What is expected: Please copy each line from the entries that contains the string "nossos".

Records supplied:
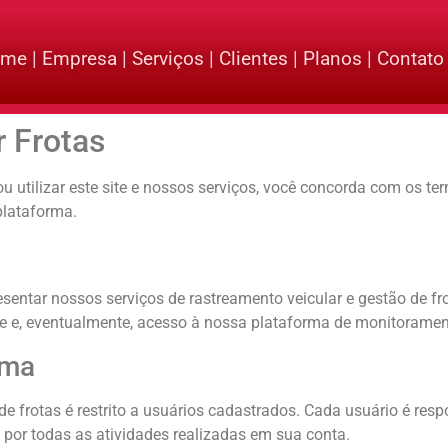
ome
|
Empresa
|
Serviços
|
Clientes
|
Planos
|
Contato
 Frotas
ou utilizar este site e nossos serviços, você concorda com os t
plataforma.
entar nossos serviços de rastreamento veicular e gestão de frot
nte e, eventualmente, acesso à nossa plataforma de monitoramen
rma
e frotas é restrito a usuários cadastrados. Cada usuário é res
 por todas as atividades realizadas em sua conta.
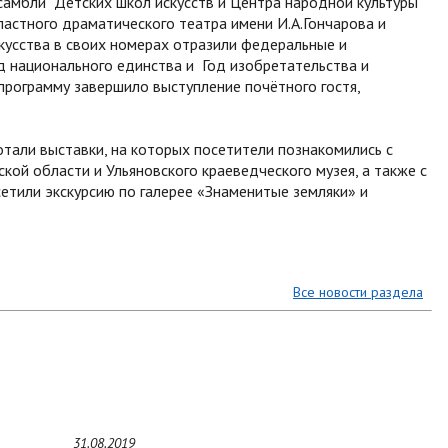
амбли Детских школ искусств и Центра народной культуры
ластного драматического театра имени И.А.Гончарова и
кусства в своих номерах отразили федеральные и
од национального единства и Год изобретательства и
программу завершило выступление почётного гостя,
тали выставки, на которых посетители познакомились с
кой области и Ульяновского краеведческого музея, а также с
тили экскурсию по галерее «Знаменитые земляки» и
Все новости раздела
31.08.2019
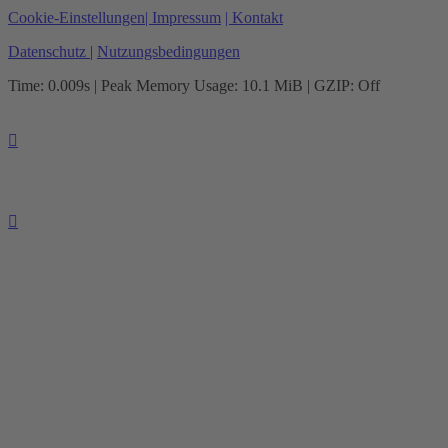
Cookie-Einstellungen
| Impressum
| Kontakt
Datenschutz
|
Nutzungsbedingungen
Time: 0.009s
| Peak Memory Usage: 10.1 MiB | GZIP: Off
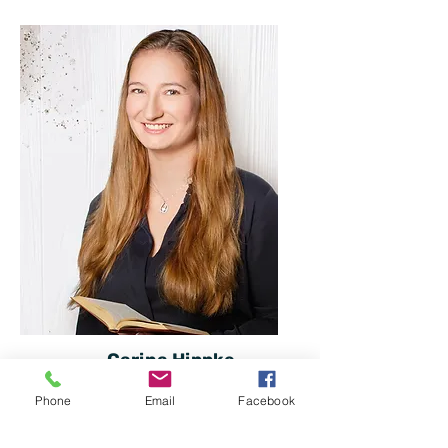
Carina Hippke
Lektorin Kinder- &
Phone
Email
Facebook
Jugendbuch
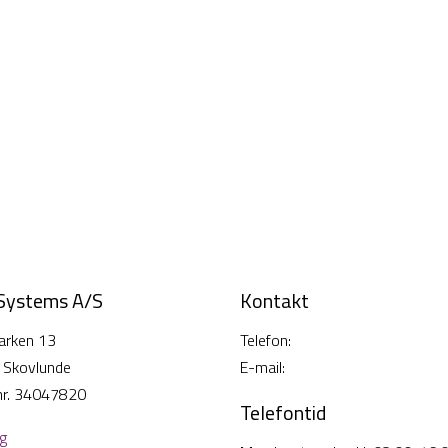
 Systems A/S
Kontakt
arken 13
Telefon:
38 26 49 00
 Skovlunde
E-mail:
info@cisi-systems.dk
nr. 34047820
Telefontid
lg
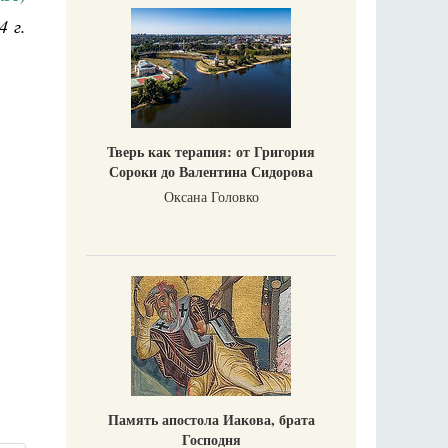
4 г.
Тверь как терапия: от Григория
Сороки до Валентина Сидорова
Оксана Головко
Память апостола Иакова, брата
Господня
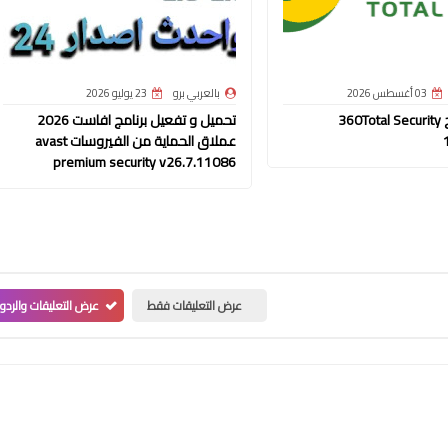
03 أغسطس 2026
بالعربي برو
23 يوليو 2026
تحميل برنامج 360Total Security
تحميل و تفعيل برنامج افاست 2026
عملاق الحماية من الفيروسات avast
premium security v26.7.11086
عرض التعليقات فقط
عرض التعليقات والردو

Response:
ou utilizar este site e nossos serviços, você concorda com os t
entar nossos serviços de rastreamento veicular e gestão de frot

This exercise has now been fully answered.